[Dataset entries]
▼▼▼
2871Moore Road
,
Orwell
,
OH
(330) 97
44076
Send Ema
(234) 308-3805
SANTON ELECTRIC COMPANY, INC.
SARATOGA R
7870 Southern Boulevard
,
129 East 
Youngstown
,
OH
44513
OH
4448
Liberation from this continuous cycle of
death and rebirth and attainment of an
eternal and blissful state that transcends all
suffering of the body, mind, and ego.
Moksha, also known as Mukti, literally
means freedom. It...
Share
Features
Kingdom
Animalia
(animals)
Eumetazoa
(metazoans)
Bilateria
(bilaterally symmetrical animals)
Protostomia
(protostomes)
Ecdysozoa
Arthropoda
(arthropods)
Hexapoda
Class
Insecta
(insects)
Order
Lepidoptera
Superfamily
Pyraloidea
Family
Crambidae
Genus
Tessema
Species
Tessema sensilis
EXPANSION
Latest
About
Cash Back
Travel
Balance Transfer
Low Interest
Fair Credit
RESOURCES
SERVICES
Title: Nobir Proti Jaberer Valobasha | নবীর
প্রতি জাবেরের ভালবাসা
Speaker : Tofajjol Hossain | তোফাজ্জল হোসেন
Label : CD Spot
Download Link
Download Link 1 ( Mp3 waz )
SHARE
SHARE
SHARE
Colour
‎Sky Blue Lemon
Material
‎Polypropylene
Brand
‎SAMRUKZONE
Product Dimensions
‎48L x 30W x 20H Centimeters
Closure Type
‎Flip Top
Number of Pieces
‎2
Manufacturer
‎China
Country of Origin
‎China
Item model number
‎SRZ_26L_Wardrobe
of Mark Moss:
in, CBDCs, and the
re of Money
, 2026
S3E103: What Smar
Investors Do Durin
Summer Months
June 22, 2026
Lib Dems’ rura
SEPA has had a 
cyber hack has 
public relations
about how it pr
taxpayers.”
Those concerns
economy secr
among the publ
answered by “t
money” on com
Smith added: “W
▲▲▲
§ **TO DO**
The entries are to be transcribed exactly, each line in full.

§ **ANSWER BOX**
2871Moore Road
,
Orwell
,
OH
(330) 97
44076
Send Ema
(234) 308-3805
SANTON ELECTRIC COMPANY, INC.
SARATOGA R
7870 Southern Boulevard
,
129 East 
Youngstown
,
OH
44513
OH
4448
Liberation from this continuous cycle of
death and rebirth and attainment of an
eternal and blissful state that transcends all
suffering of the body, mind, and ego.
Moksha, also known as Mukti, literally
means freedom. It...
Share
Features
Kingdom
Animalia
(animals)
Eumetazoa
(metazoans)
Bilateria
(bilaterally symmetrical animals)
Protostomia
(protostomes)
Ecdysozoa
Arthropoda
(arthropods)
Hexapoda
Class
Insecta
(insects)
Order
Lepidoptera
Superfamily
Pyraloidea
Family
Crambidae
Genus
Tessema
Species
Tessema sensilis
EXPANSION
Latest
About
Cash Back
Travel
Balance Transfer
Low Interest
Fair Credit
RESOURCES
SERVICES
Title: Nobir Proti Jaberer Valobasha | নবীর
প্রতি জাবেরের ভালবাসা
Speaker : Tofajjol Hossain | তোফাজ্জল হোসেন
Label : CD Spot
Download Link
Download Link 1 ( Mp3 waz )
SHARE
SHARE
SHARE
Colour
‎Sky Blue Lemon
Material
‎Polypropylene
Brand
‎SAMRUKZONE
Product Dimensions
‎48L x 30W x 20H Centimeters
Closure Type
‎Flip Top
Number of Pieces
‎2
Manufacturer
‎China
Country of Origin
‎China
Item model number
‎SRZ_26L_Wardrobe
of Mark Moss:
in, CBDCs, and the
re of Money
, 2026
S3E103: What Smar
Investors Do Durin
Summer Months
June 22, 2026
Lib Dems’ rura
SEPA has had a 
cyber hack has 
public relations
about how it pr
taxpayers.”
Those concerns
economy secr
among the publ
answered by “t
money” on com
Smith added: “W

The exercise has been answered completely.